Remains of two other walls (Figs. 3; 4: Sections 3–3, 4–4; 7–12) were discovered below and western part of W2 in the northwestern part of the excavation area: a northern wall (W6; preserved length c. 14 m, width c. 1.5 m, height c. 0.8 m) and an eastern one (W5; length c. 7 m, width c. 1.5 m, height 0.35), the southern part of which was severed by W2. The walls were built of two rows of fieldstones set on bedrock. A layer of agricultural soil (depth c. 1.5 m), devoid of stones and finds, was exposed south of W6 and west of W5. Iron Age II jar fragments (Fig. 13:1–3) were discovered outside the cairn, in the upper layers of stones on W5 and on the northern part of W2. Below them, in the layers of soil beside W5 and W6, were fragments of bowls (Fig. 13:4–7), a lid (Fig. 13:8), a cooking pot (Fig. 13:9) and jugs (Fig. 13:10–16) dating to the Hasmonean and Early Roman periods.
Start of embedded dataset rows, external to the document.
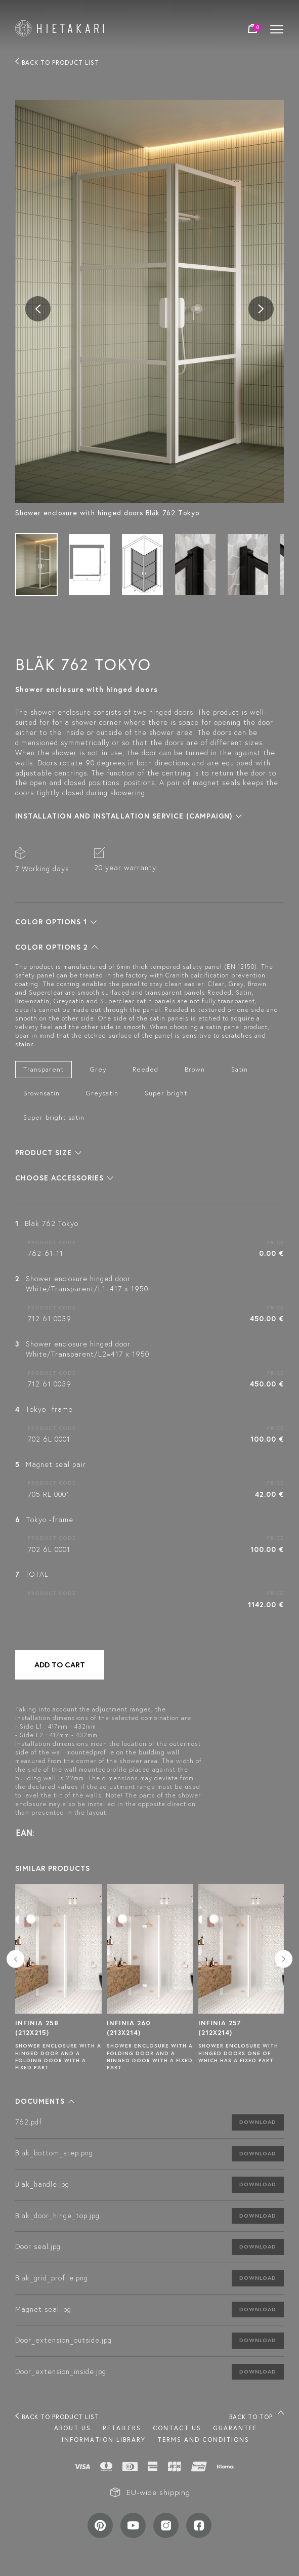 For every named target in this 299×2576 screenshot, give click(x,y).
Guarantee (235, 2428)
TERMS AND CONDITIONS (203, 2439)
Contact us (177, 2428)
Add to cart (59, 1664)
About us (72, 2428)
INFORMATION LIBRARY (104, 2439)
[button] (128, 816)
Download (257, 2121)
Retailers (122, 2428) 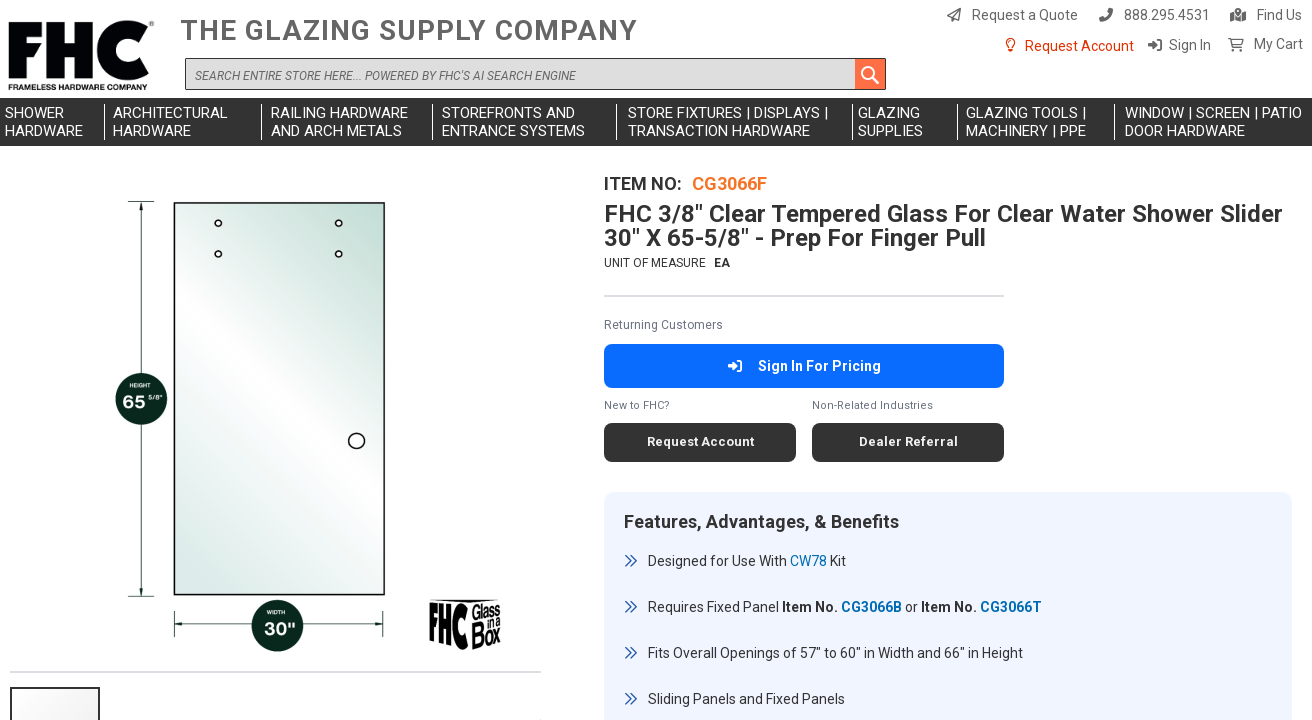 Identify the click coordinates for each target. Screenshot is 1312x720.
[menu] (656, 122)
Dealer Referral (908, 441)
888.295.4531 (1167, 15)
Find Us (1279, 15)
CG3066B (871, 607)
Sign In (1190, 45)
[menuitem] (52, 122)
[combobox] (535, 74)
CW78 (808, 561)
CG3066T (1011, 607)
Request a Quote (1025, 15)
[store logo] (85, 56)
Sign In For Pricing (804, 366)
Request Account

Other Iron Age II pottery sherds discovered in the fill around W2 and W5 did not belong to the cairn or the wall remains and might have been swept there from the hilltop to the north.
 
Walls 5 and 6 apparently retained an agricultural plot, which on the basis of the finds was cultivated from the Hasmonean period until the Roman period.